Return the line containing "Películas y seri" together with every later line up to the end of the records, exactly and with no pictures; return nothing else.
PROVIDED RECORDS START
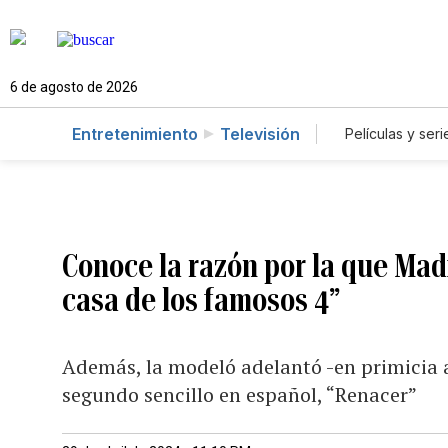
6 de agosto de 2026
Entretenimiento
Televisión
Películas y seri
Conoce la razón por la que Mad
casa de los famosos 4”
Además, la modeló adelantó -en primicia 
segundo sencillo en español, “Renacer”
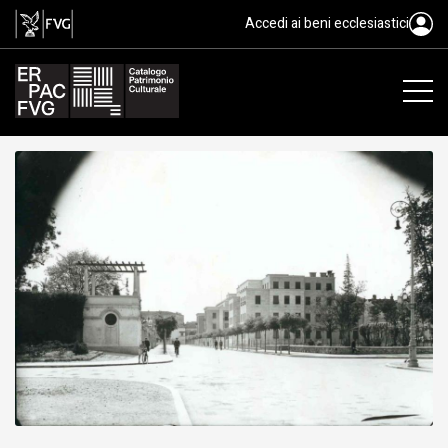
gelatina bromuro d'argento/ vet
Accedi ai beni ecclesiastici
PROVIDED RECORDS END
> [RESULT OF THIS EXERCISE]:
Películas y seri
Conoce la razón por la que Mad
casa de los famosos 4”
Además, la modeló adelantó -en primicia 
segundo sencillo en español, “Renacer”
gelatina bromuro d'argento/ vet
Accedi ai beni ecclesiastici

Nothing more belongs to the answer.